For what it is worth the Fuji does an outstanding job with long exposures. I tried out a 6 megapixel Canon, their CMOS sensor is extraordinary when it comes to low-light images, but the Fuji is 95% as good even at that. No joke.

Kodak DCS Pro 14n

Review Date: Jan 2, 2004 Recommend? no | Price paid: $4,000.00 | Rating: 4 

Pros: High resolution, full-frame sensor, ERI JPEG (some RAW functionality in JPEG files), ISO setting as low as ISO 6, In-camera eyedropper for click-white-balance, Two f/stops of highlight recovery! viewfinder grid, lightweight, upgradeable firmware. In-Camera deleted file recovery! Medium-format sharpness when the photos are good. 18 frame buffer for 14 megapixel RAW images.
No long exposures. Not compatible with all lenses. Bad ergonomics (fat grip) & viewfinder is recessed. Magenta Cast & fringing. Very noisy. Slow JPEG write speeds. Slow start-up. Short battery life. Soviet-style engineering, ergonomics, aesthtics.

No wonder Kodak is bleeding money. This camera is a disaster. It only works in bright sun or with studio flash, and even then it has problems.

Easy to fall in love with at first, but it's just a one-night stand in the end because this camera is rotten on the inside. The sensor just doesn't work properly. In two days I ran into every problem described in all of the reviews of this camera that are on the internet.

The camera takes an eternity to start up, and then sucks juice from batteries as long as it is on.

For starters everything you shoot has a pink cast. This is because magenta spills all over the place. Magenta forms a halo around any high-contrast edge. I think the cause is the sensor itself, which is magenta colored. Any light source in the frame creates magenta halos.It must be reflecting light all over the inside of the camera.

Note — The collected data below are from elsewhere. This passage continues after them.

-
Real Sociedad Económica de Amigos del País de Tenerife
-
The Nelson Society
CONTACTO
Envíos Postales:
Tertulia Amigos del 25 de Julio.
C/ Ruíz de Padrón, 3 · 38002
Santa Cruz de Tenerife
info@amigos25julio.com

The 14n doesn't work properly with the majority of Nikon lenses (the lens optimisation feature, which doesn't exist on any other camera, is BS). Most users have relegated themselves to the 28-80mm f/2.8, a nice lens for sure, but expensive and limiting. Noise is intolerable in almost any shot except in broad daylight and under studio strobes. At least the pinkish cast looks good in portraiture.

Photo desk is a joke. Kodak is still using film analogies in their contrast curves & color response. IMHO that is wrong, film is a different animal altogether.

ERI JPEG was supposed to be the big deal with this camera. In practice ERI JPEGs are not as flexible as they should be. Correcting white balance leaves artifacts, highlight recovery works, but it you're going to fiddle with a file its better to use RAW. On the subject of JPEG, it must be the only camera ever which processes JPEGs slower than RAW files.

And now for the real problem. No anti-alias filter. If it had an AA filter the 14n wouldn't score all that highly on resolution tests. As is is, the camera produces fantastic B&W shots, but for color it is much, much worse. Aliasing shows up everywhere. It shows up in grass, in vinyl siding, in window screens, in hair, in fabrics, etc. Kodak's software anti-aliasing doesn't help much. Kodak's noise reduction is terrible, the sharpening algorythm is inferior to Photoshop unsharp masking.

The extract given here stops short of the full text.